Officer Jim Mulhern crept along with his weapon drawn. No matter how quiet he attempted to be, the sound of crunching leaves and twigs was unavoidable. His partner, Darnell Frost, was having the same issue.
“We know you’re out here,” Frost called. “All we want is to ask you a couple of questions.”
Mulhern was slightly aggravated that Frost had chosen to shout, though the noise from their footsteps would have given away their presence.
Even in the daytime, the woods were a creepy place, especially for a couple of city slickers like these two policemen. Neither had any inkling as to why they were assigned this particular duty; in their minds, it would have made more sense to send a patrol from one of the nearby shitsplat towns who knew the rural areas better.
“You’ll make things a lot easier for everyone if you just show yourself,” Mulhern said aloud.
“How, pray tell, does it make things easier for me?”
The reply reverberated through the trees, causing both men to start and raise their weapons.
“Make yourself visible and we can talk it over.”
“Oh no.

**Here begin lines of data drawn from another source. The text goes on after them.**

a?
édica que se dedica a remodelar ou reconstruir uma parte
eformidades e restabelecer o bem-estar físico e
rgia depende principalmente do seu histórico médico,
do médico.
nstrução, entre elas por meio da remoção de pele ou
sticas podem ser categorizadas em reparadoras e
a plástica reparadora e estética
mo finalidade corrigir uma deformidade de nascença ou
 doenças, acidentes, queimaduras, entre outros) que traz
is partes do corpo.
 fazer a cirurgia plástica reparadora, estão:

The way I see it is I have nothing to answer to where the law is concerned. I’ll come out when you tell me what you want.”

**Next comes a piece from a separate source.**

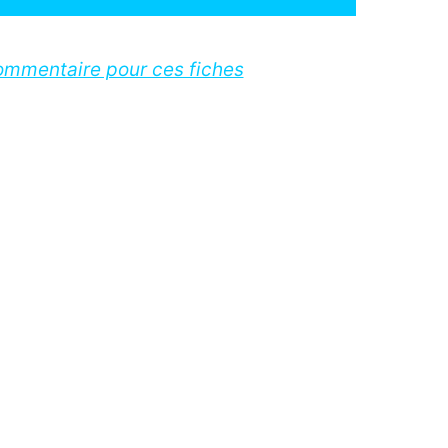
ommentaire pour ces fiches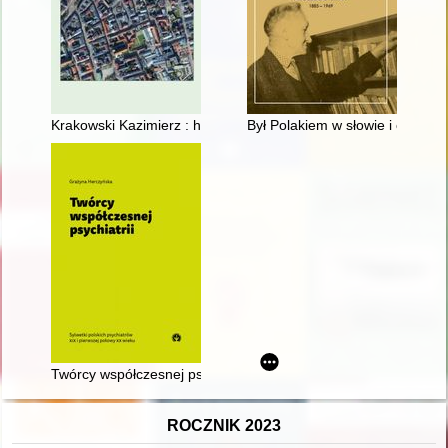
Krakowski Kazimierz : historia i kultura
Był Polakiem w słowie i czynie.
Twórcy współczesnej psychiatrii : sylwetki polskich psychiatró
ROCZNIK 2023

“We need to ask you some questions about the disappearance of a David McGee.”
“I’ve never heard of him!”
“Come now, Mr Rivera,” Frost said irritably. “Your address was his last known whereabouts. His car was outside your home.”
“McGee was an IRS enforcement officer,” Mulhern added.
A wild and unkempt man stepped from behind a nearby tree and laughed teasingly. “Oh, him? The man who trespassed on my property and threatened to take my home from me if I didn’t pay what I owed? He fled the moment I warned him not to piss me off!”
“He hasn’t been seen since.”
“Why would that be my problem?”
“Mr Rivera, did you murder David McGee?”
“If a man chooses to go running off into the countryside, I’d say that was suicide.”
“For what reason would a man run off into the woods rather than back to his own car to escape?” Mulhern was getting irritated. “You’re going to have to come with us and answer a few questions down at the station.”
“Are you going to arrest me? If so, under what charge?”
“We don’t have to arrest you unless you fail to comply,” Frost answered.
“I see no good reason why I must come to the station with you. I can answer your questions right where we are.”
Mulhern raised his pistol again. “You’re starting to piss me off Rivera!”
Frost stepped ahead of Mulhern and spread his arms. “Surely, you can see how suspicious this looks. We have an obligation to question people in a missing person scenario. I can empathise with how you must have felt. You’ve been living out here a few years in perfect isolation when, out of nowhere, some IRS inspector comes a-knocking, saying you owe money. I’d have felt angry too.”
“You want me to confess to the murder of David McGee… right?”
“We want to know what happened. If you murdered him then a confession makes things easier on everyone.”
“And if I confess?”
“You’ll be arrested and punished to the full extent of the law. Your sentence may be less severe if you plead guilty.”
“What if I were to tell you I didn’t murder him? That I was only an accomplice?”
“Stop the fucking games!” Mulhern yelled. “Get your ass to the car!”
A snarling sound made itself heard no sooner had Mulhern finished his ranting and both of the police officers turned their heads in the general direction of it. The sight of a grey wolf caused them to swing their weapons that way. Then the sound of creeping footsteps behind made them sweep around again. In less than ten seconds, they realised a full pack of wolves had them surrounded on one side while the largest of them appeared at Rivera’s side.
Rivera ran his hand through the fur on the wolfs neck and head, which caused the animal to close its eyes and loll its tongue slightly in satisfaction. “The game has been ongoing since you made the stupid decision to leave your car and start to look for me.”
“Mulhern…” Frost muttered through gritted teeth, unknowing of which way to point his gun.
“I don’t know what your big idea is here, but I suggest you put a stop to it!”
The large canine by Rivera’s side started to join in with the barking and snarling. The other six were inching their way closer to their prey.
A smile spread wide across Rivera’s face. “It took me to befriend wolves to realise how much more useful and loyal they are as allies than humans ever were.”
Mulhern fired a shot into the air to warn the beasts away—it was a bad move! Forwards they leapt, three attacking Mulhern and four on Frost. The latter got a shot away that hit only thin air. Both men were grounded. Once that happened there was only one viable outcome. Each man’s throat was gripped by needle-like teeth. The more they struggled the deeper the teeth burrowed.
All the while, Rivera watched on with laughter as clothing and flesh was torn mercilessly. He knew there would have been immense suffering for the officers in their last moments; that really wasn’t any of his concern. They had made their choice—a poor one—and had suffered as a consequence of that choice.
The job was done. No doubt more men would show up when these two failed to report back. It was time to go—for good. This place had become too dangerous for Parker Rivera. It concerned him more that he may have endangered his wild canine friends too.